第36章 溢れた水は杯に返るのか【沖矢昴】


キスはしばらくして止んだけど、私達の間に漂う甘い空気は変わらないまま……

昴の熱っぽい顔に…彼が何を考えてるのか、言われなくたって分かる。

きっと、今からベッドに連れてかれるんだろう。

やっぱりそうだ。腰に手を回されたまま、だんだんと部屋の奥へ進まされていく。


「お風呂…入りたいな…?」

「そんなこと…気にするタイプだったか…?」

「ひ、久しぶりなんだもん…気にさせてよ…」




何度かお願いして、シャワーをさせてもらえることになった。


たしかに昔は家やらホテルやらに着いたらそのままベッドになだれ込むことも度々あった…ような気がする。でも今日は久しぶりすぎて色んな葛藤が頭に浮かんでくるんだし、何よりもそのままの身体を晒すのが恥ずかしい、っていう思いが一番大きい。


洗面所で服を脱いでいく。鏡に映る自分の身体は、あの頃と変わっただろうか……体重はほぼ変わってない筈だけど……


初めて入るのに勝手は分かってる浴室で身体を綺麗にして。

扉を開けてタオルで身体を拭いていると、これまた見覚えのあるものが目に飛び込んで来た。

棚の上に置かれている、部屋着のワンピース(以前私が昴の家で着てたもの)。置きっぱなしだったんだ…っていうか、昴、捨ててなかったのか。

広げてしばし眺めて、裸の上に着てみれば、ちょうどいいゆったりサイズ。そりゃそうだ、自分のものなんだから。

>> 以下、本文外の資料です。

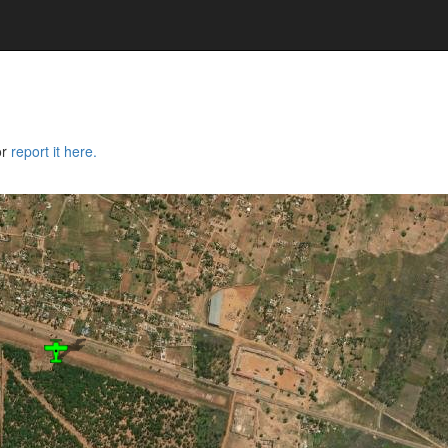
or
report it here.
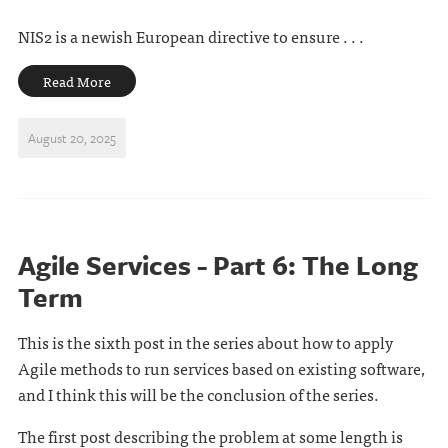
NIS2 is a newish European directive to ensure . . .
Read More
August 20, 2025
Agile Services - Part 6: The Long
Term
This is the sixth post in the series about how to apply
Agile methods to run services based on existing software,
and I think this will be the conclusion of the series.
The first post describing the problem at some length is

また心臓が煩くなりかけてきたのを抑えるよう、大きく息を吸って、吐いて……

部屋へ戻れば、昴もスーツの上着は脱いでいたようで。でも胸元近くまでシャツのボタンは開いてて、ネクタイも緩んでる。
羨ましい程長い脚を組んでソファに座り、(おそらく)ウイスキーの入ったグラスを片手に持つその姿は……目を見開いて一瞬固まってしまう程、男の色気が凄まじい。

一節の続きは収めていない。